Mita, gadis berbalut seragam sekolahnya itu, merasa dunianya ambruk. Tidak ada lagi amarah yang tertanam di sorot tajamnya, melainkan perasaan tertekan. Hatinya hancur berantakan, terngiang-ngiang oleh kata yang barusan ia dengar.

Ditatapnya pria yang selama ini ia hormati dan telah menyayanginya itu, dengan bibir terkatup rapat. Bahkan, ia tidak lagi melawan saat pria itu mendorong dirinya hingga menabrak meja di sudut ruangan. Kepalanya otomatis terantuk sudut meja yang tajam.

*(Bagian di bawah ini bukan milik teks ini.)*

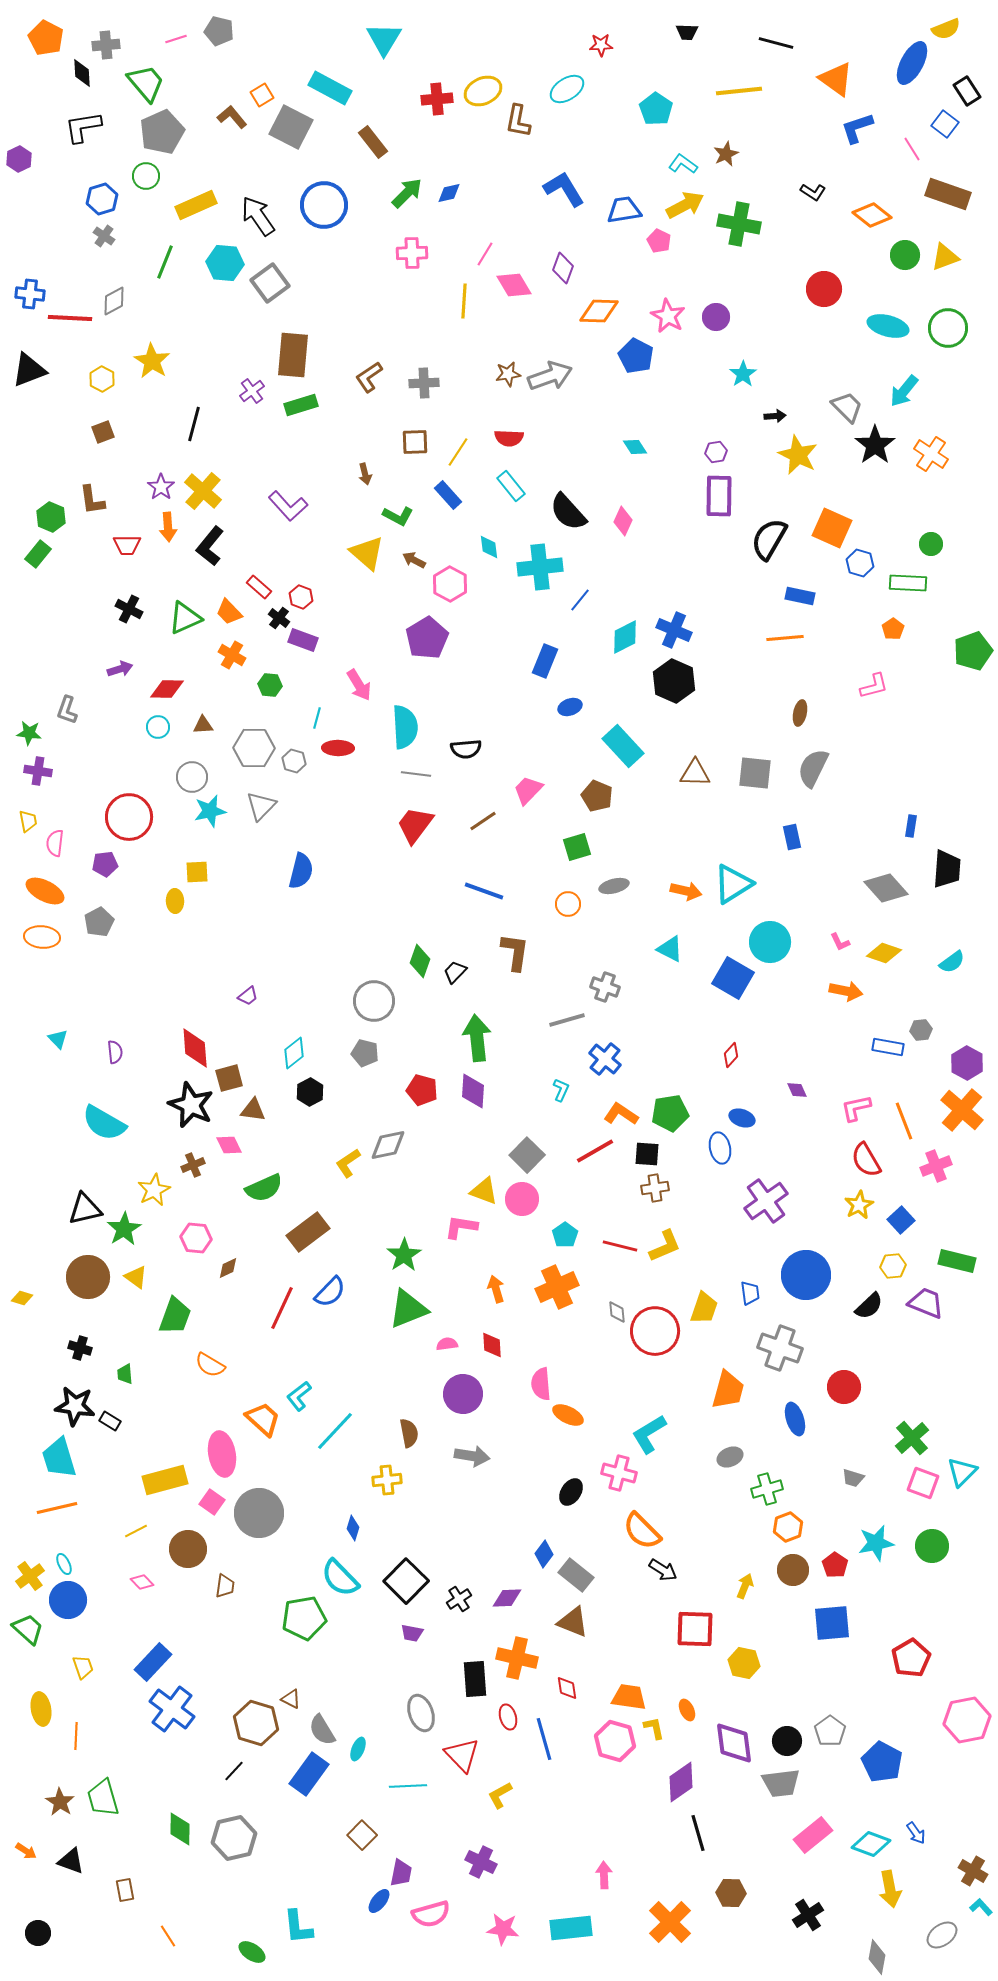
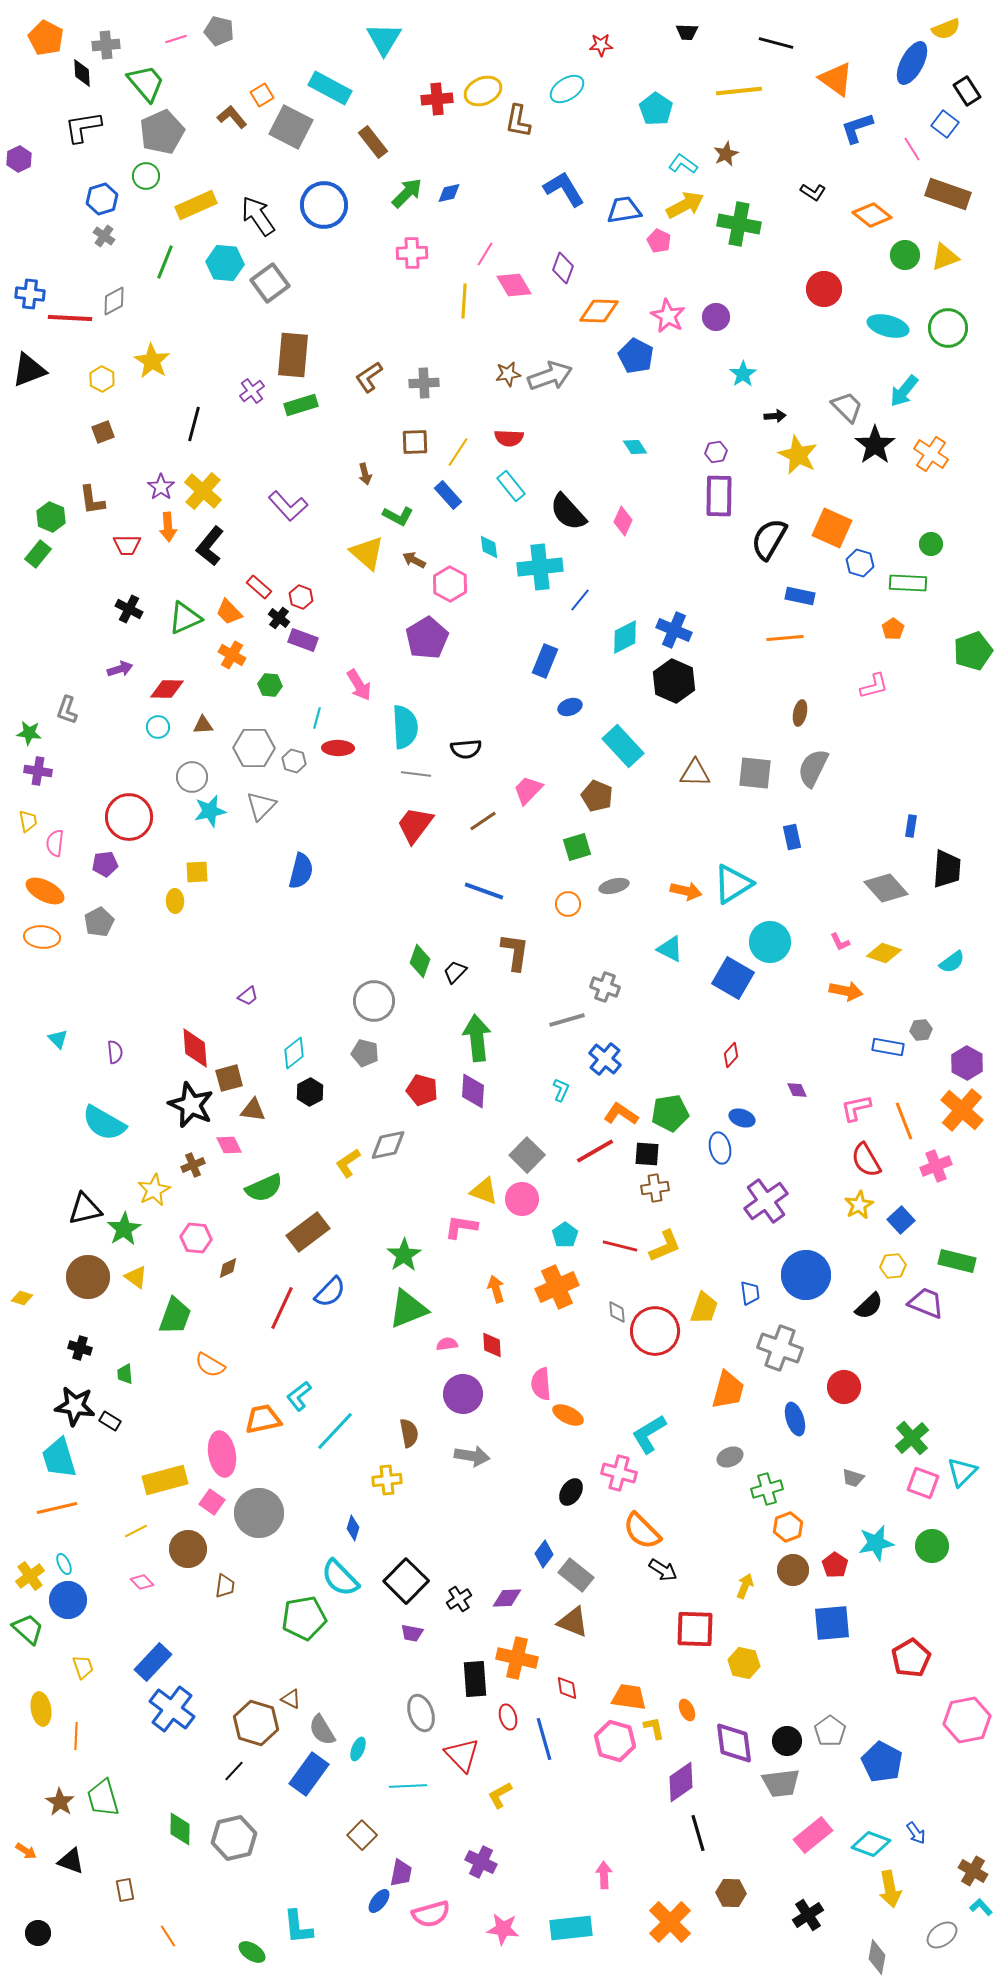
orange trapezoid at (263, 1419): rotated 54 degrees counterclockwise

Menggoreskan luka hingga darah segar mengalir melalui pelipisnya.

"MITA!"

Anggi, alias Ibu dari Mita, tergopoh-gopoh menghampiri putri sulungnya yang bersandar lemas. Sekuat tenaga ia memapah tubuh Mita yang agak berisi untuk bangkit. Tidak lupa menggendong pula adik Mita, Warna, yang menangis menjerit-jerit.

Kakinya yang tidak sengaja menginjak serpihan kaca tajam pun, mendekat pada Putra, orang yang kini telah sah menjadi mantan suaminya. Meski bekas air mata masih terlihat jelas di atas pipi, Anggi tidak mau lagi terlihat menyedihkan. Seluruh wajahnya mengeras, menatap Putra dengan berbagai perasaan yang campur aduk di dalam dada yang sesak.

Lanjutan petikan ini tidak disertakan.